Einige YouNower haben zwischen 4.000 und 9.000 Fans, mit denen sie ständig in Kontakt stehen – oft über WhatsApp, dafür geben sie ihre Handynummern raus. Mit den Komplimenten können die meisten nicht umgehen. Und sie wissen nie, ob sich ein Vierzigjähriger oder ein gleichaltriger Junge meldet. Zu viele Nutzernamen deuten auf ersteres hin – Manfred, Wolfgang oder Bernd klingen nicht nach Vierzehnjährigen.
Auf Nachfrage im Chat geben viele zu, ihre Eltern wüssten nicht von ihrem Hobby oder verstünden es sowieso nicht. Das ist kein neues Problem. Schon mit Snapchat oder Instagram können viele aus der Elterngeneration wenig anfangen, es mangelt an Medienkompetenz.
Beate Walter-Rosenheimer, jugendpolitische Sprecherin der Grünen im Bundestag, sieht das Versäumnis auch in der Politik. „Es gibt schon so viele tolle Projekte im Bereich Medienpädagogik und Informatik, die sich praktisch und erfolgreich mit Medienkompetenz befassen. Da müssen wir gar nicht so viel neu erfinden, sondern die vorhandenen Ideen und Akteure stärker fördern.“ Dann könnte auch verhindert werden, dass viele so frei mit persönlichen Daten wie Adresse oder Handynummer umgehen. Ein Verbot hält die Bundestagsabgeordnete aber nicht für sinnvoll: „Wer ernsthaft denkt, Netzsperren wären die Lösung für die Risiken der Livestream-Kultur, hat falsch gewickelt. Es geht ja nicht nur um YouNow, sondern generell um den Umgang mit neuen Angeboten im Netz. Den muss man lernen.“
Nur wenig Moderation
YouNow gibt in seinen Nutzungsbedingungen an, man dürfe sich erst ab 13 Jahren anmelden. Aber keiner überprüft das. Bereits bei einer Stichprobe findet man viele, die zugeben, dass sie jünger sind. Das ist nur ein Symptom für ein weiterreichendes Problem. Die Webseite des US-Unternehmens YouNow Inc. gibt es bereits seit 2011. In Deutschland ist sie aber erst seit Ende 2014 erfolgreich. Laut Stern kamen allein im Januar 16 Millionen Livevideos aus Deutschland, das sind 16 Prozent aller gesendeten Videos.
Das Unternehmen gibt auf seinem Blog zu, dass es in den USA zwar inzwischen ein erfolgreiches Moderationsteam hätte – 24 Stunden am Tag, sieben Tage die Woche –, das deutsche Team werde jedoch noch vergrößert.

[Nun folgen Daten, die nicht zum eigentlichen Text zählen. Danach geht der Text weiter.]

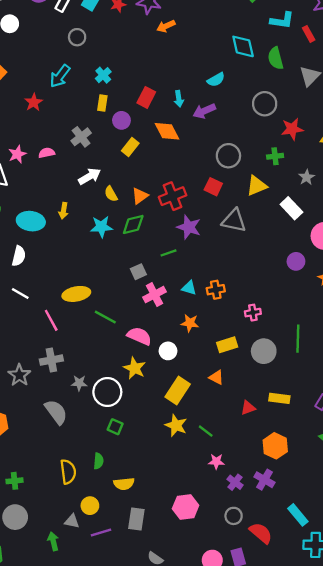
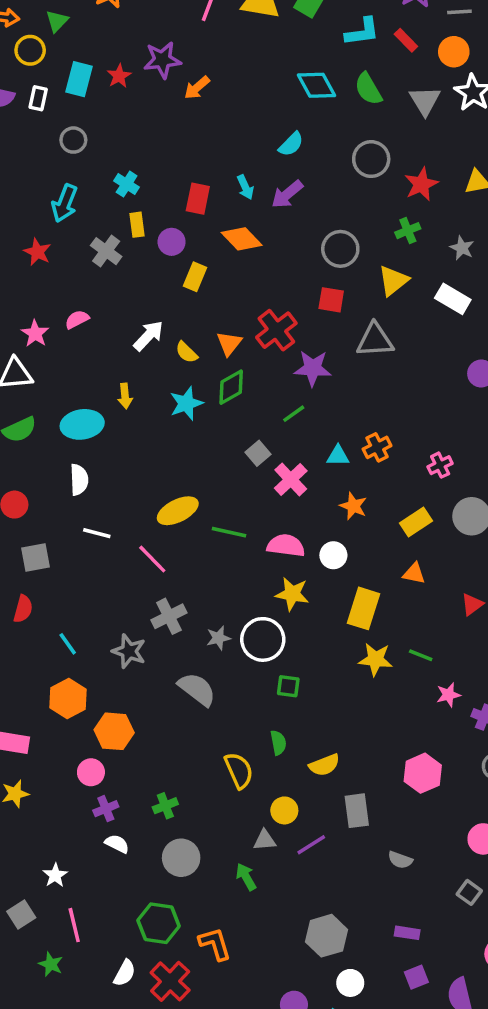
gray cross: (81, 137) -> (106, 251), moved
orange star: (190, 323) -> (353, 506), turned 30

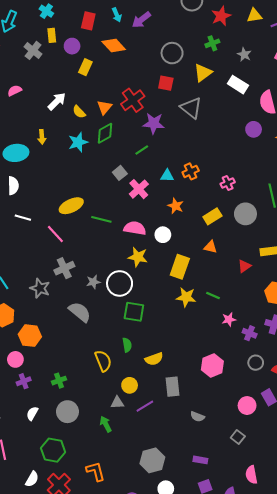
gray triangle: (375, 340) -> (191, 108), turned 40
green square: (288, 686) -> (134, 312), size x1.5
white semicircle: (117, 844) -> (32, 413), moved, turned -88
orange L-shape: (215, 944) -> (96, 471), moved

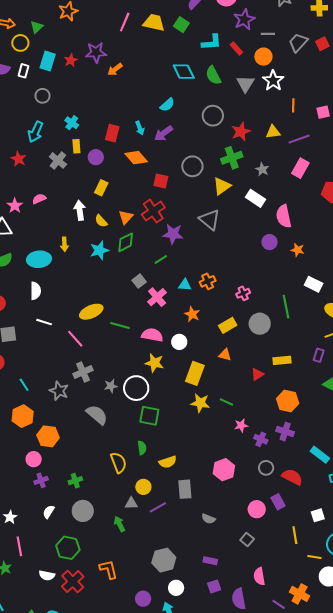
green cross: (212, 43) -> (232, 158), size x1.5
yellow rectangle: (85, 67) -> (101, 188), moved
red square: (166, 83) -> (161, 181), moved
white arrow: (57, 101) -> (80, 210), turned -54
white semicircle: (32, 479) -> (47, 575), turned 70

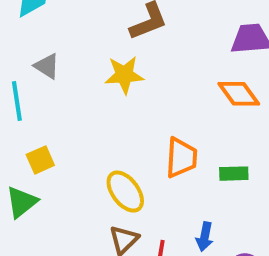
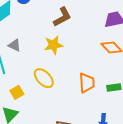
yellow ellipse: (125, 192) -> (44, 78), moved

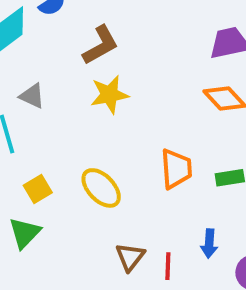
brown L-shape: (62, 17) -> (101, 45), moved
yellow ellipse: (44, 78) -> (101, 188), moved

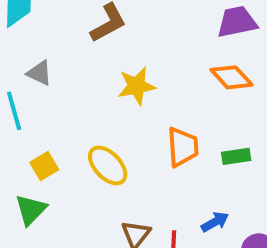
yellow star: (109, 95) -> (137, 86), moved
blue arrow: (209, 244) -> (215, 222), turned -124

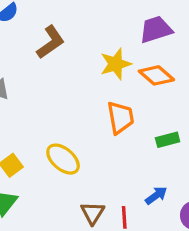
yellow star: (137, 86) -> (116, 64), moved
orange trapezoid: (183, 147) -> (120, 118), moved

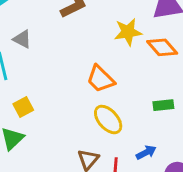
orange trapezoid: (120, 118) -> (101, 79), moved, turned 136
yellow ellipse: (63, 159) -> (108, 120), moved

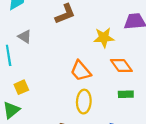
orange diamond: (162, 47) -> (121, 66), moved
yellow ellipse: (108, 120) -> (84, 102), turned 40

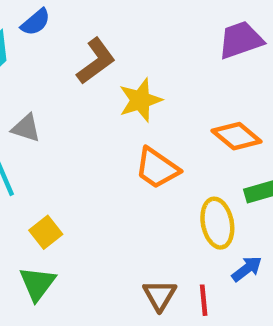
yellow star: (104, 38) -> (140, 100), moved
yellow ellipse: (84, 102) -> (217, 223), moved

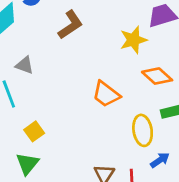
yellow star: (140, 100) -> (133, 40), moved

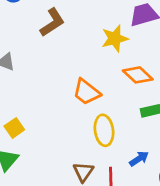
yellow ellipse: (143, 130) -> (104, 130), moved

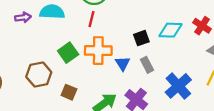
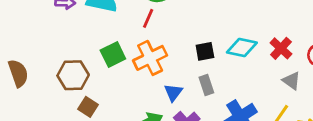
orange cross: (98, 51) -> (150, 58), turned -36
blue triangle: (123, 63) -> (173, 92), moved
brown square: (69, 92) -> (88, 107), moved

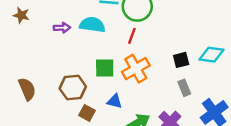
green square: (113, 54) -> (105, 68), turned 30
blue triangle: (173, 92) -> (115, 101), moved, turned -49

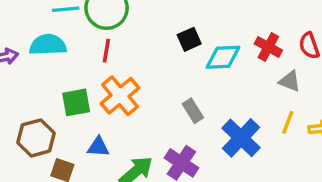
black square: (181, 60) -> (189, 39), moved

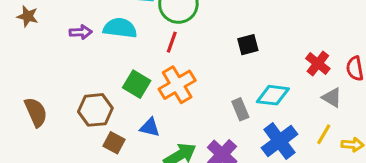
cyan diamond: (223, 57) -> (273, 95), moved
green square: (76, 102) -> (137, 84), turned 32

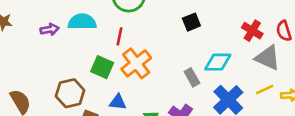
red line: (172, 42) -> (120, 36), moved
gray triangle: (332, 98) -> (268, 58), size x1.5
yellow line: (324, 134) -> (265, 89), turned 42

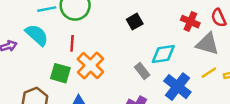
cyan semicircle: (82, 22) -> (37, 35), turned 50

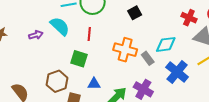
black square: (135, 22) -> (135, 13), moved
orange cross: (90, 66) -> (125, 50), moved, turned -30

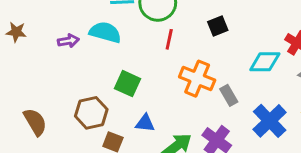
cyan semicircle: (60, 26) -> (105, 32), turned -35
red line: (89, 34) -> (169, 39), moved
cyan diamond: (166, 44) -> (265, 62), moved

Außerdem werden Nutzer bisher nur dann gesperrt, wenn sie wegen konkreten Ausfällen gemeldet werden.
Aber viele sexistische und pädophil anmutende Sprüche werden eben nicht von den Teenagern gemeldet. Sie können oft nicht zwischen Kompliment und unangebrachten Aussagen differenzieren. Halina Wawzyniak, Netzpolitikern der Linken, weist darauf hin, dass gut besetzte Beschwerdestellen fehlen, deren Mitarbeiter auch sozialpsychologische Hilfe leisten können. Doch ist der Livestreaming-Dienst wirklich gefährlicher als andere soziale Netzwerke?
Kein Zurück
Karin Wunder, Projektleiterin der Selbstschutzplattform Juuuport.de, räumt ein, dass damit umgegangen werden muss. Das Problem der Liveübertragung sei, dass nichts rückgängig gemacht werden könne. Außerdem könnten die möglichen Nachwirkungen ihrer Selbstdarstellung von vielen Jugendlichen nicht eingeschätzt werden. Und doch fügt sie hinzu: „Ganz ehrlich: Das ist die erste Plattform, bei der ich wünschte, es gäbe sie nicht.“
„Alter wie billig du bist“, „Voll eklige Pickel“ – solche Kommentare erhält Jana*, 14 Jahre alt. Einmal hat sie ohne T-Shirt gestreamt, erzählt sie – und ärgert sich darüber, dass sie aufgefordert wurde, es wieder anzuziehen. Ein Frank* spekuliert über ihre BH-Größe, andere fragen nach ihren Lieblingsslips. Dann wird sie von einem Bernd* aufgefordert sich ganz vor der Kamera zu zeigen, statt nur das Gesicht. Er sagt immer wieder, wie hübsch sie sei. Sie bedankt sich.